As commentators have observed, “an attorney cannot be negligent for failing to do what there was no duty to undertake.” 1 Ronald E. Mallen & Jeffrey M. Smith, Legal Malpractice § 8.2, at p. 556 (4th ed. 1996). “If no duty of care is owed, the negligence count is decided as a matter of law, and summary judgment is appropriate.” Smith v. Hansen, 323 Ark. 188, 196, 914 S.W.2d 285, 289 (1996). See also First Commercial Trust Co. v. Lorcin Eng’g, Inc., 321 Ark. 210, 213, 900 S.W.2d 202, 203 (1995); Lawhon Farm Supply, Inc. v. Hayes, 316 Ark. 69, 71, 870 S.W.2d 729, 730 (1994); Keck v. American Employment Agency, Inc., 279 Ark. 294, 652 S.W.2d 2 (1983).

We have admittedly few statements in our decisions describing in detail the duty owed by an attorney to his client. In very general terms, we have said that the attorney’s duty is “to exercise reasonable diligence and skill on behalf of the client.” Pugh v. Griggs, 327 Ark. 577, 581, 940 S.W.2d 445, 447 (1997). According to the commentators, “[t]he liability of the attorney depends on whether a duty was breached that was reasonably within the scope of the employment.” Mallen & Smith, supra, at p. 558. The agreement, if any, and the “subject matter of the retention” are relevant in determining the existence or scope of the duty. Id. In addition, a duty may be implied: “The basic principle of an implied duty is that an attorney should do all things reasonably necessary to fulfill the objective of the employment.” Id. at p. 559.
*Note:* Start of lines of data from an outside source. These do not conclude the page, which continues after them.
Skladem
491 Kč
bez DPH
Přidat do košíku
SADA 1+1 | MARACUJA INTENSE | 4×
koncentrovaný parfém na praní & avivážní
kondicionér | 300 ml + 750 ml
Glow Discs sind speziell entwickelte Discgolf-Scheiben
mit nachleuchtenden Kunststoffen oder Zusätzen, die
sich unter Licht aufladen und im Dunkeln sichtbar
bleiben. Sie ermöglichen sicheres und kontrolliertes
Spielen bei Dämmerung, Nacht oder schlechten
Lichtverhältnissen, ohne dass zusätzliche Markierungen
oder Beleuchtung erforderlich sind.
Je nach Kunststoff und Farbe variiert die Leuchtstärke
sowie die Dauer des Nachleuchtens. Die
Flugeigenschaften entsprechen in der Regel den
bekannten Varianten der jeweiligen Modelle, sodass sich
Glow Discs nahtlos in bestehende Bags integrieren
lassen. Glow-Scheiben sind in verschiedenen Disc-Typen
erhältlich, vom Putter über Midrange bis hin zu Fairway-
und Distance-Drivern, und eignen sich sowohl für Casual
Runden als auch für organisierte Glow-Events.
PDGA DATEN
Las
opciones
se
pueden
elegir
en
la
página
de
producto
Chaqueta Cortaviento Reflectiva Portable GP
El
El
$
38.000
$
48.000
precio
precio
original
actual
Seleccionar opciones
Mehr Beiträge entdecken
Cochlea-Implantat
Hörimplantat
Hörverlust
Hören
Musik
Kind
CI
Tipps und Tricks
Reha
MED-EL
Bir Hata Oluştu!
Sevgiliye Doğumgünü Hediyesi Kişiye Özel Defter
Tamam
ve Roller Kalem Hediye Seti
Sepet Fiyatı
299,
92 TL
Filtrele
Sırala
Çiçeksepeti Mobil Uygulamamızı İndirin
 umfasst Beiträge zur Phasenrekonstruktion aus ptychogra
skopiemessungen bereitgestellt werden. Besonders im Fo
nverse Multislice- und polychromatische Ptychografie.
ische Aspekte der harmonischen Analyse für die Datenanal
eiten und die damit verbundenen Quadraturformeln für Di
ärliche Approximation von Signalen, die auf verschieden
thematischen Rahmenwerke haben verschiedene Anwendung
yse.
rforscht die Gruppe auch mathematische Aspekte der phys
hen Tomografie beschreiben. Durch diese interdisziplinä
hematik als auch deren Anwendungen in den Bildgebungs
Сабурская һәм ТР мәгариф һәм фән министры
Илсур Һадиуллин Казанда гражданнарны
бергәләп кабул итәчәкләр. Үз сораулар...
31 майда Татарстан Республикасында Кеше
The undisputed facts in this case show that Mr. Westbrook was retained in late 1990 to draft the doctors’ partnership agreement. The agreement was then executed in 1991. Over two years later, an accountant associated with the doctors’ practice requested Mr. Westbrook to revise the partnership agreement, for tax-relief purposes, to reflect that the individual doctors, rather than the partnership, owned a life-insurance policy. Mr. West-brook completed that task on July 8, 1993. There is no dispute that Mr. Westbrook — both prior to the time that he drafted the partnership agreement in 1990-91, and prior to the time that he revised it in 1993 — was not requested by the doctors to include a buy-out provision in the partnership agreement.

On these facts, we cannot say that Mr. Westbrook owed any duty to Drs. Dunn and Cloud to add a buy-out provision to the partnership agreement in the course of revising it in 1993. Over two years had passed from the time of the agreement’s initial drafting to the time that it was revised. Not once did Drs. Dunn and Cloud suggest to Mr. Westbrook that the agreement was incomplete or unsatisfactory in any way. The revision that Mr. Westbrook was requested to make in 1993 pertained only to the insurance policy mentioned above. The doctors did not direct Mr. Westbrook to review the entire agreement. Thus, although Mr. Westbrook might have been under a duty at the time of the agreement’s initial drafting to include a buy-out provision, even in the absence of a specific request from his clients, we cannot say that such a duty existed in 1993 when his assigned task was merely to revise the agreement for the purpose of clarifying the ownership of a life-insurance policy.

We note in closing that courts in some jurisdictions have recognized a “peripheral duty” in the context of legal-malpractice cases.